There was a ratchety pause while Sparks unfolded from the spot in the corner. Metal footsteps rattled the deck. The door opened and closed a moment later, and then those same footsteps receded down the passageway. It was tempting to try to experiment on Sparks. But he was so damn useful, and she didn’t want to risk drawing more attention to herself by flashing the pendant again to requisition another mechanical. On the lonely road in the middle of the night the risk had been low, but if she wasn’t careful she’d draw the wrong kind of attention. More importantly, she didn’t want Sparks to have any direct knowledge of what transpired here. Let it wonder and surmise all it wanted; its true masters would never deign to ask a mere machine for its opinion.
She waited until she heard Sparks tromping up the ladder to the deck above. Then she emerged from the cabin and went in the opposite direction until she found a mechanical crewmember. It was repainting a metal hatch door, daubing a new coat of robin’s-egg blue around the edges. At the sound of her footsteps—obviously human—its head turned a full half circle to observe her while the re
st of its body continued its painting. Its head completed the full circuit without slowing. It halted in midbrushstroke, placed its brush atop the paint can, and turned again to face her fully. All in seconds, and with eerily precise choreography.

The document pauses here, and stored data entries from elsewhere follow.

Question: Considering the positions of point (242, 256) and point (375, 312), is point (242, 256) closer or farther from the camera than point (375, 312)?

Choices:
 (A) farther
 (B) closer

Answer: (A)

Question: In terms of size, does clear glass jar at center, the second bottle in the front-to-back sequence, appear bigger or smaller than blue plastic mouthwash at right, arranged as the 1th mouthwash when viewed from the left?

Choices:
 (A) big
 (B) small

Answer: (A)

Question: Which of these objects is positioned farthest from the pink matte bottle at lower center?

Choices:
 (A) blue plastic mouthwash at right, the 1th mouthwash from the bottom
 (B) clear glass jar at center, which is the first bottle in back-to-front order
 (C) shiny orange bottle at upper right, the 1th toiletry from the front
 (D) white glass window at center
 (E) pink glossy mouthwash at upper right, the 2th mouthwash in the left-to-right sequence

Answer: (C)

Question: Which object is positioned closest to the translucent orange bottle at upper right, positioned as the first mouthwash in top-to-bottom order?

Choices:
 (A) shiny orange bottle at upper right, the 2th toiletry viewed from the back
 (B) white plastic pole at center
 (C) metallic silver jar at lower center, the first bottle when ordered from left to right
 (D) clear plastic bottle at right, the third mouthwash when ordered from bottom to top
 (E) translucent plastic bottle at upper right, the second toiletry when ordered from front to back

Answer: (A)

It recognized her. Every mechanical on the ship knew De Pelikaan carried a member of the Verderer’s Office.
“How may I serve you, mistress?”
Berenice had chosen not to use her most comfortable alias. For one thing, Maëlle Cuijper was well established as an itinerant schoolteacher, not a Guildwoman. And she couldn’t be certain she hadn’t burned the Cuijper identity in New Amsterdam on the day fire consumed the Forge.

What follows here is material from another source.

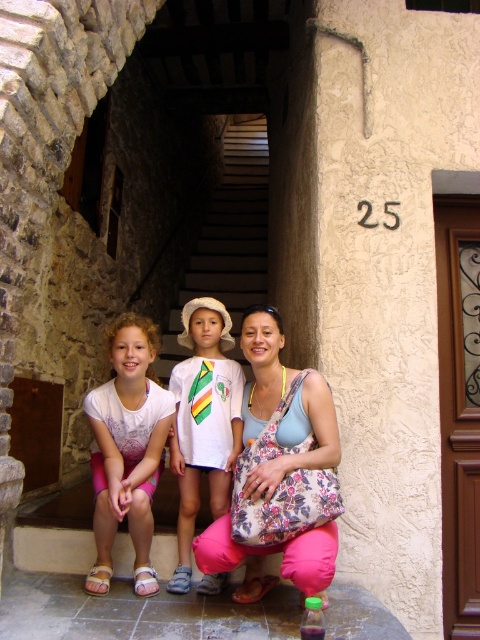 You are taking a photo of the building and want to focus on two specific points. The first point is at coordinates point (120, 362) and the second is at point (184, 332). Which point should you focus on first if you want to start with the closest one to the camera?

You should focus on point (120, 362) first because it is closer to the camera than point (184, 332) according to the description.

“I require assistance. Come to my stateroom when you have finished your current task.”
“Yes, mistress. Right away.” It cocked its head. Berenice couldn’t tell if this machine self-identified as male, female, or as a six-headed hermaphrodite sea horse. The bezels whirred in its eyes. “You have a servitor in your service. Shall I fetch that one for you?”
“No. Find me when you have finished.”
On the short walk back to her cabin she reflected on how easily and quickly she’d fallen into the tulips’ brusque manner of interacting with the mechanicals. It was so damn easy to take their servitude for granted. How soft were the Dutch after two hundred and fifty years of such pampering?
She removed the tray of keys from the trunk and held it in the gunmetal sunlight of the wintery North Atlantic Sea and sky, looking for any outward indication of what made the keys distinct. How in the hell did van Breugel know which key to select when he imposed the nautical metageasa on Sparks? A precise and measured knock-knock-knock rattled her cabin door a few minutes later.